INSERT ProductDemo (ProductID , UPCode) VALUES ('14AJ-W', '036000291452')
, ('23CZ-M', NULL)
, ('23CZ-L', NULL)
, ('18MM-J', '044000865867');
However, when we try to add a row with a duplicate UPCode value:
INSERT ProductDemo (ProductID , UPCode) VALUES ('14AJ-K', '036000291452');
We receive the following error message and the row is not inserted.
Msg 2601, Level 14, State 1, Line 1
Cannot insert duplicate key row in object 'dbo.ProductDemo' with unique index 'AK_UPCode'.
The statement has been terminated.
As it did in the earlier example in this Step, our index has provided the data integrity that we requested. But this time it also allows multiple rows to have NULLs.

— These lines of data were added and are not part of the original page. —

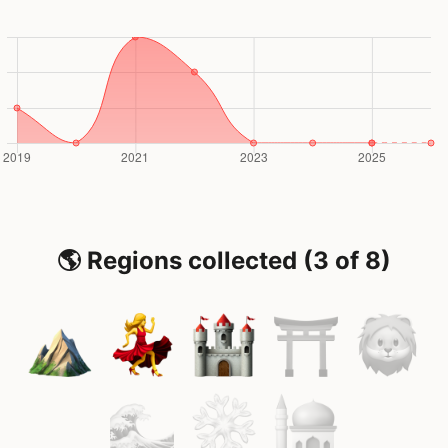
🌎 Regions collected (3 of 8)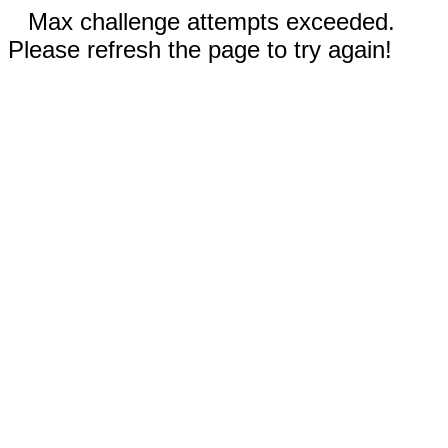
Max challenge attempts exceeded.
Please refresh the page to try again!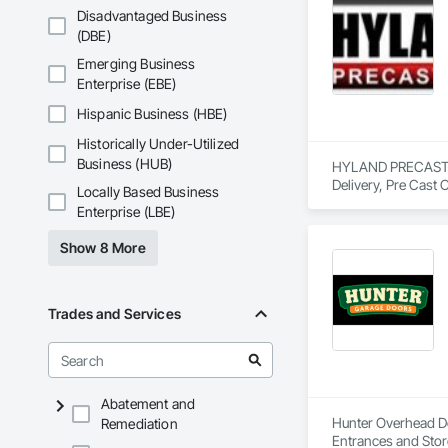
Disadvantaged Business
(DBE)
Emerging Business
Enterprise (EBE)
Hispanic Business (HBE)
Historically Under-Utilized
Business (HUB)
HYLAND PRECAST is 
Delivery, Pre Cast 
Locally Based Business
Enterprise (LBE)
Show 8 More
Trades and Services
Abatement and
Hunter Overhead Doo
Remediation
Entrances and Stor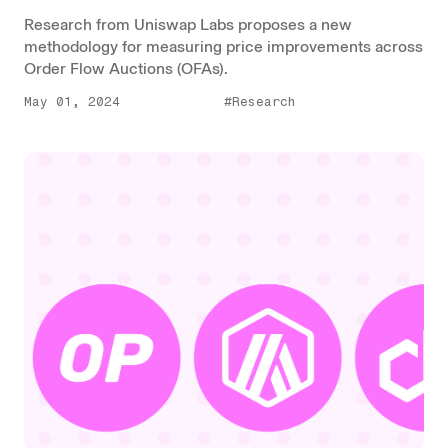
Research from Uniswap Labs proposes a new
methodology for measuring price improvements across
Order Flow Auctions (OFAs).
May 01, 2024
#Research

Choosing the Correct IGNORE_DUP_KEY Option
When you create a unique index, you have the option of specifying the IGNORE_DUP_KEY option. Thus, our original CREATE INDEX statement could have been worded:
CREATE UNIQUE NONCLUSTERED INDEX AK_Product_Name
ON Production.Product ( [Name] )
WITH ( IGNORE_DUP_KEY = OFF );
The name of this option is slightly misleading, for a duplicate key is never ignored when a unique index is present; more correctly, a duplicate key is never allowed in a unique index. This option controls a behavior that is applicable only during a multi-row insert operation.
For instance, if you had two tables, TableA and TableB, that had identical structure; you could submit the following INSERT statement to SQL Server:
INSERT INTO TableA
SELECT *
FROM TableB;
SQL Server would attempt to copy all the TableB rows into TableA. What if two of the TableB rows could not be copied to TableA because of duplicate values? Would you want all the other rows to be copied, and only the two rows to fail; or would you want the entire INSERT statement to fail?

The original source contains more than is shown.